/---

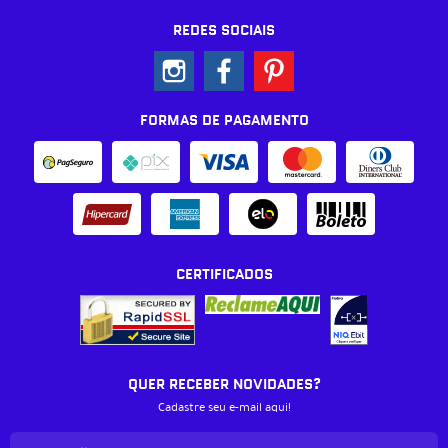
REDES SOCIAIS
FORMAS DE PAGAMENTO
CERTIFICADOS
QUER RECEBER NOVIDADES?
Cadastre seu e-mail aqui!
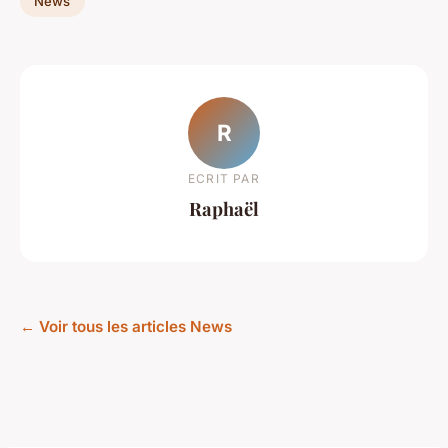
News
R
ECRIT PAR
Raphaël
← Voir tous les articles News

\---
/---

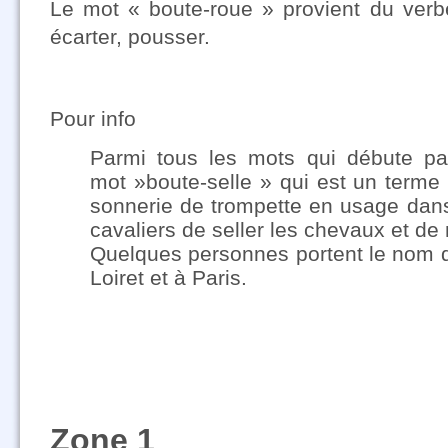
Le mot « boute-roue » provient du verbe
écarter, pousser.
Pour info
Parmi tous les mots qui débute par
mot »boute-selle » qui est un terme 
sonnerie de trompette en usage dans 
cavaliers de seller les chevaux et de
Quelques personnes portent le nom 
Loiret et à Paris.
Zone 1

\---
/---

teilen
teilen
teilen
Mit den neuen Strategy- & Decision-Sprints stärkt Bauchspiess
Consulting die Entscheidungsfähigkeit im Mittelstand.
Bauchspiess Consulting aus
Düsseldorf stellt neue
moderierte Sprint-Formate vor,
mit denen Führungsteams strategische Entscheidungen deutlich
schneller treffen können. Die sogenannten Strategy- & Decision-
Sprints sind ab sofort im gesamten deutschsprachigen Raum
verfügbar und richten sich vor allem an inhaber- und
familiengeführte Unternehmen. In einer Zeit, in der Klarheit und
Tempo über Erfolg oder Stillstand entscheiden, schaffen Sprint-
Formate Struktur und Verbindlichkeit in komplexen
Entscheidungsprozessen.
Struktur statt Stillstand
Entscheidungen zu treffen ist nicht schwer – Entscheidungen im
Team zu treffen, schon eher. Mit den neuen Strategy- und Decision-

\---

Work out how many lines in the records above contain the word "Decision". State only that number.

3